Photo credit: Unsplash
Bir kişinin kendisine emanet edilen para veya eşyayı kendisine veyahut bir başkasının mal varlığına geçirmesi eylemi zimmete geçirme eylemini oluşturmaktadır. Birden fazla ülkede suç olarak sayılan zimmete geçirme suçu Türk hukukunda da yer almaktadır.

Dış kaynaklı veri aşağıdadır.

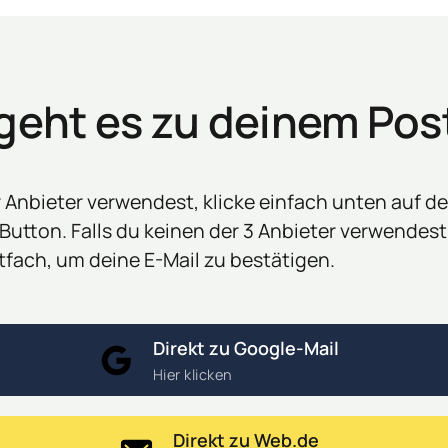
 geht es zu deinem Pos
r Anbieter verwendest, klicke einfach unten auf de
tton. Falls du keinen der 3 Anbieter verwendest, 
tfach, um deine E-Mail zu bestätigen.
Direkt zu Google-Mail
Hier klicken
Direkt zu Web.de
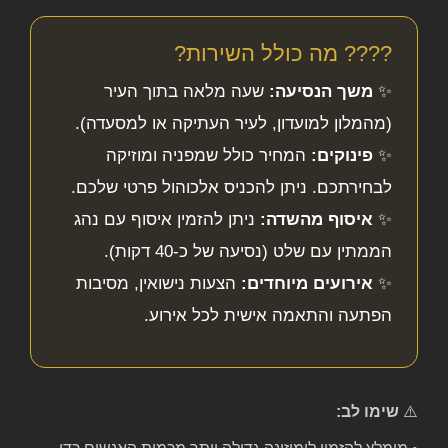
???? מה כולל השירות?
✨
משך הנסיעה:
שעה מלאה בתוך העיר
(מהמלון למועדון, לעיר העתיקה או למסעדה).
✨
פינוקים:
המחיר כולל שמפניה ומוזיקה
לבחירתכם. ניתן להכניס אלכוהול פרטי שלכם.
✨
איסוף מהשדה:
ניתן להזמין איסוף עם נהג
הממתין עם שלט (נסיעה של כ-40 דקות).
✨
אירועים מיוחדים:
הצעות נישואין, מסיבות
הפתעה והתאמה אישית לכל אירוע.
⚠️
שימו לב:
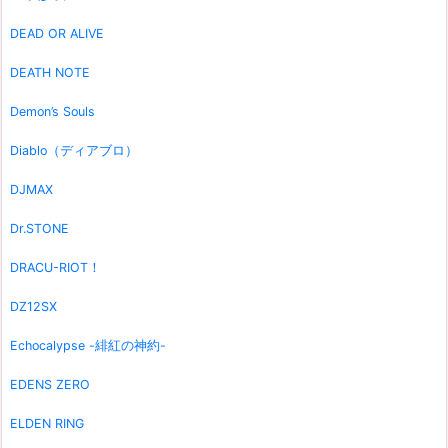
DEAD OR ALIVE
DEATH NOTE
Demon’s Souls
Diablo（ディアブロ）
DJMAX
Dr.STONE
DRACU-RIOT！
DZ12SX
Echocalypse -緋紅の神約-
EDENS ZERO
ELDEN RING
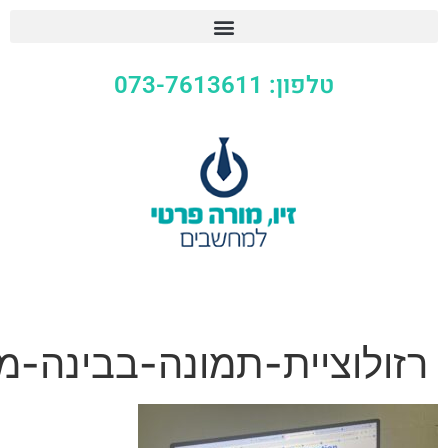
073-76136
ית-תמונה-בבינה-מלאכותית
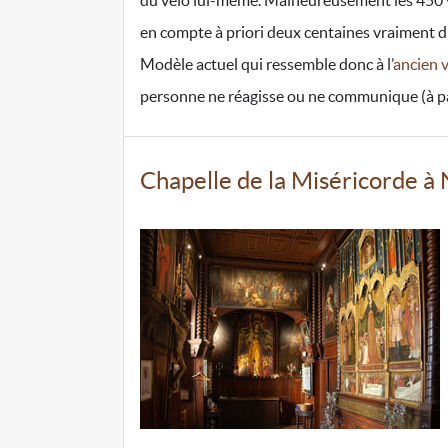
du vélo lui-même.
Malheureusement les 450 v
en compte à priori deux centaines vraiment d
Modèle actuel qui ressemble donc à l’
ancien 
personne ne réagisse ou ne communique (à part
Chapelle de la Miséricorde à 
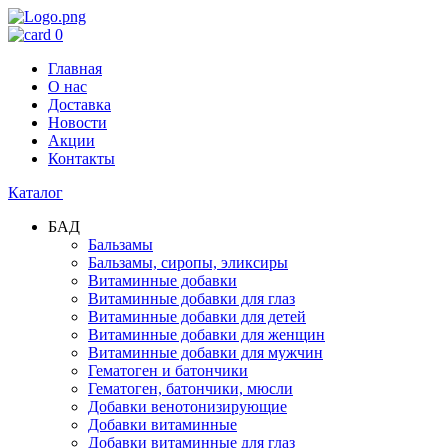
0
Главная
О нас
Доставка
Новости
Акции
Контакты
Каталог
БАД
Бальзамы
Бальзамы, сиропы, эликсиры
Витаминные добавки
Витаминные добавки для глаз
Витаминные добавки для детей
Витаминные добавки для женщин
Витаминные добавки для мужчин
Гематоген и батончики
Гематоген, батончики, мюсли
Добавки венотонизирующие
Добавки витаминные
Добавки витаминные для глаз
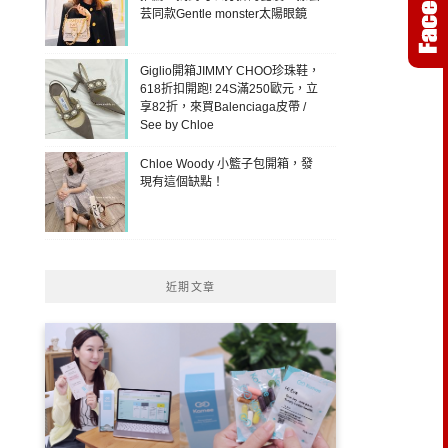
芸同款Gentle monster太陽眼鏡
Giglio開箱JIMMY CHOO珍珠鞋，
618折扣開跑! 24S滿250歐元，立
享82折，來買Balenciaga皮帶 /
See by Chloe
Chloe Woody 小籃子包開箱，發
現有這個缺點！
近期文章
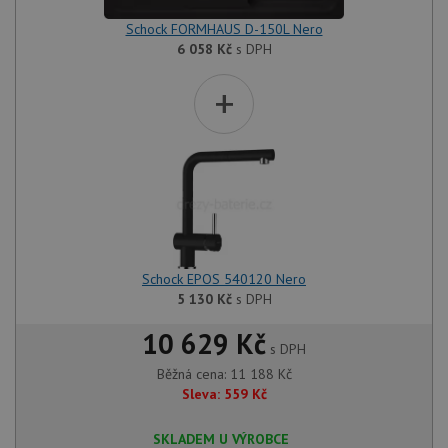
Schock FORMHAUS D-150L Nero
6 058
Kč
s DPH
+
Schock EPOS 540120 Nero
5 130
Kč
s DPH
10 629 Kč
s DPH
Běžná cena:
11 188
Kč
Sleva:
559
Kč
SKLADEM U VÝROBCE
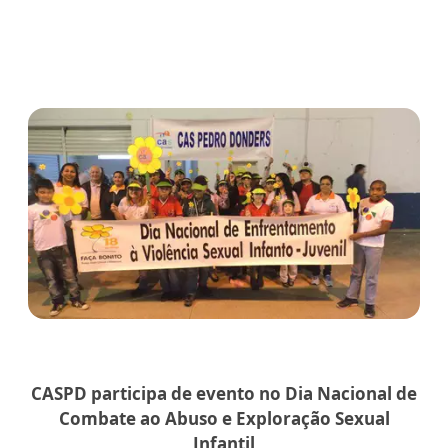
CASPD participa de evento no
Dia Nacional de
Combate ao Abuso e Exploração Sexual
Infantil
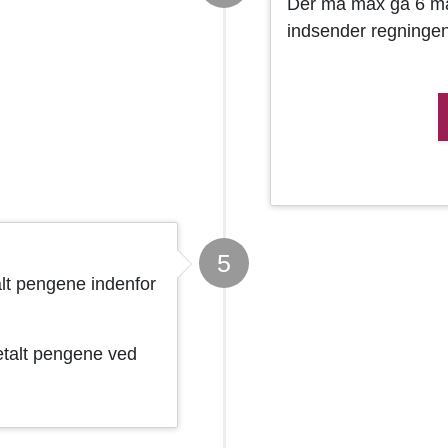
Der må max gå 6 måne
indsender regningen
5
alt pengene indenfor
betalt pengene ved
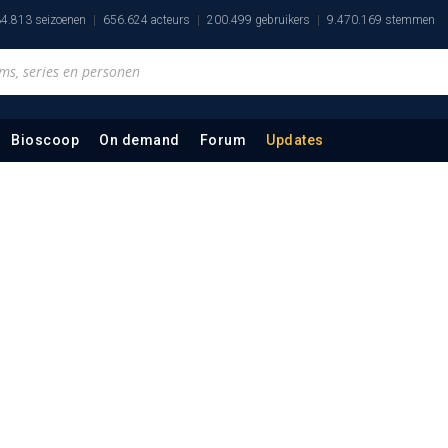
4.813 seizoenen
656.624 acteurs
200.499 gebruikers
9.470.169 stemmen
Bioscoop
On demand
Forum
Updates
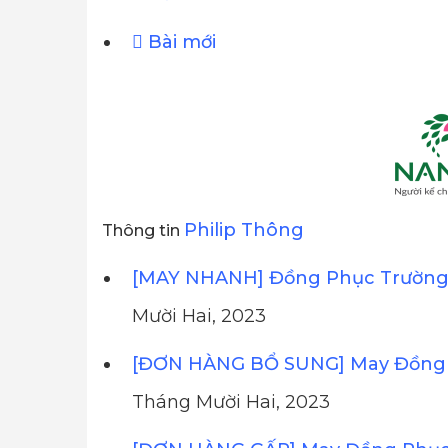
Bài mới
Philip Thông
Thông tin
[MAY NHANH] Đồng Phục Trường 
Mười Hai, 2023
[ĐƠN HÀNG BỔ SUNG] May Đồng 
Tháng Mười Hai, 2023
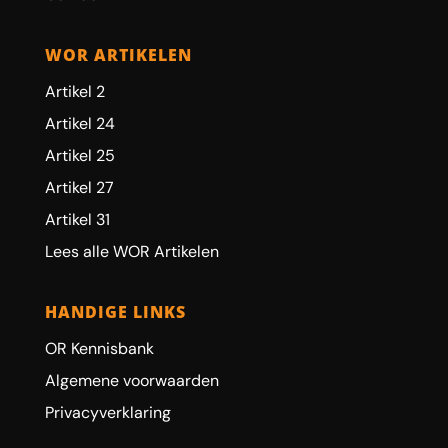
WOR ARTIKELEN
Artikel 2
Artikel 24
Artikel 25
Artikel 27
Artikel 31
Lees alle WOR Artikelen
HANDIGE LINKS
OR Kennisbank
Algemene voorwaarden
Privacyverklaring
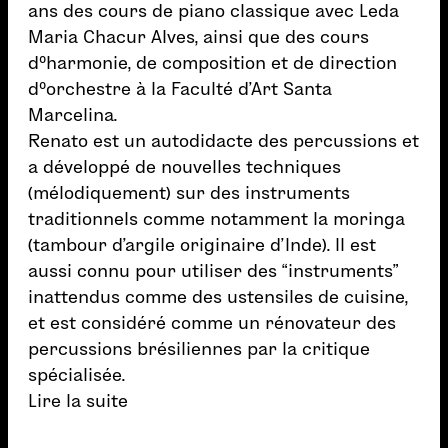
ans des cours de piano classique avec Leda
Maria Chacur Alves, ainsi que des cours
d¹harmonie, de composition et de direction
d¹orchestre à la Faculté d’Art Santa
Marcelina.
Renato est un autodidacte des percussions et
a développé de nouvelles techniques
(mélodiquement) sur des instruments
traditionnels comme notamment la moringa
(tambour d’argile originaire d’Inde). Il est
aussi connu pour utiliser des “instruments”
inattendus comme des ustensiles de cuisine,
et est considéré comme un rénovateur des
percussions brésiliennes par la critique
spécialisée.
Lire la suite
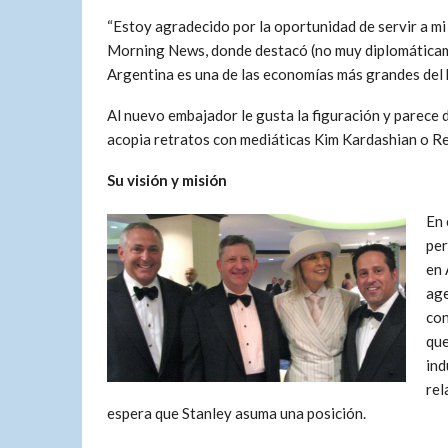
“Estoy agradecido por la oportunidad de servir a mi 
Morning News, donde destacó (no muy diplomáticame
Argentina es una de las economías más grandes del h
Al nuevo embajador le gusta la figuración y parece
acopia retratos con mediáticas Kim Kardashian o R
Su visión y misión
En 
per
en 
ag
con
que
ind
rel
espera que Stanley asuma una posición.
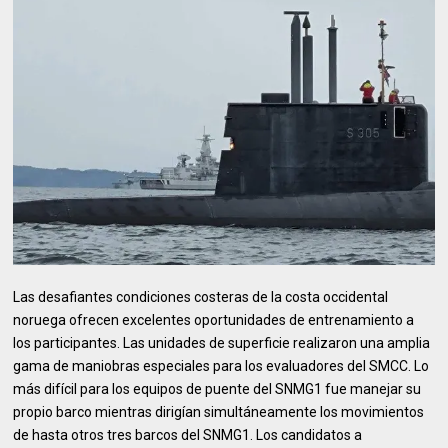
Las desafiantes condiciones costeras de la costa occidental
noruega ofrecen excelentes oportunidades de entrenamiento a
los participantes. Las unidades de superficie realizaron una amplia
gama de maniobras especiales para los evaluadores del SMCC. Lo
más difícil para los equipos de puente del SNMG1 fue manejar su
propio barco mientras dirigían simultáneamente los movimientos
de hasta otros tres barcos del SNMG1. Los candidatos a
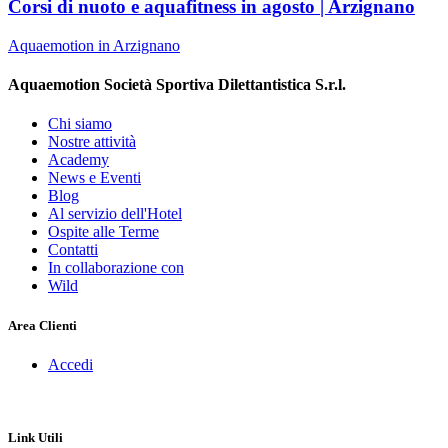
Corsi di nuoto e aquafitness in agosto | Arzignano
Aquaemotion in Arzignano
Aquaemotion Società Sportiva Dilettantistica S.r.l.
Chi siamo
Nostre attività
Academy
News e Eventi
Blog
Al servizio dell'Hotel
Ospite alle Terme
Contatti
In collaborazione con
Wild
Area Clienti
Accedi
Link Utili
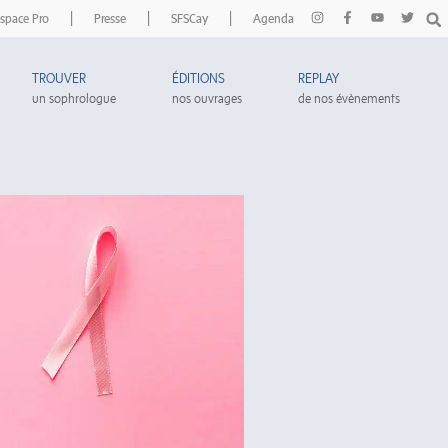
|
|
|
space Pro
Presse
SFSCay
Agenda
TROUVER
ÉDITIONS
REPLAY
un sophrologue
nos ouvrages
de nos évènements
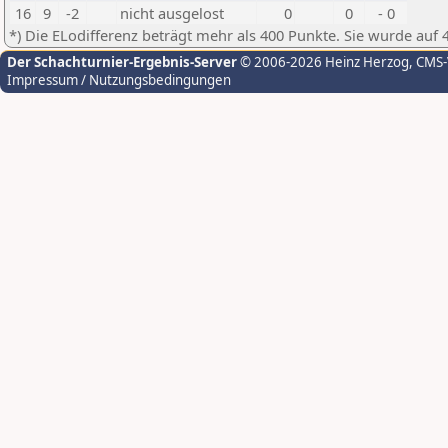
16
9
-2
nicht ausgelost
0
0
- 0
*) Die ELodifferenz beträgt mehr als 400 Punkte. Sie wurde auf 
Der Schachturnier-Ergebnis-Server
© 2006-2026 Heinz Herzog
, CMS
Impressum / Nutzungsbedingungen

Türk Ceza Kanunu’nun (“TCK”) 247. Maddesi kapsamında bu suç şu şekilde tanımlanmıştır:
“Görevi nedeniyle zilyedliği kendisine devredilmiş olan veya koruma ve gözetimiyle yükümlü olduğu malı kendisinin veya başkasının zimmetine geçiren kamu görevlisi, beş yıldan oniki yıla kadar hapis cezası ile cezalandırılır.”
Kamu görevlilerine görevleri nedeniyle birtakım malların zilyetliği verilebilir veya malı koruma ve gözetim görevleri verilmektedir. Kamu görevlisinin bu görevlerine aykırı hareket ederek, göreviyle bağdaşmayacak bir şekilde bu malı kendisinin veya bir başkasının zimmetine geçirmesi halinde hapis cezası söz konusu olacaktır.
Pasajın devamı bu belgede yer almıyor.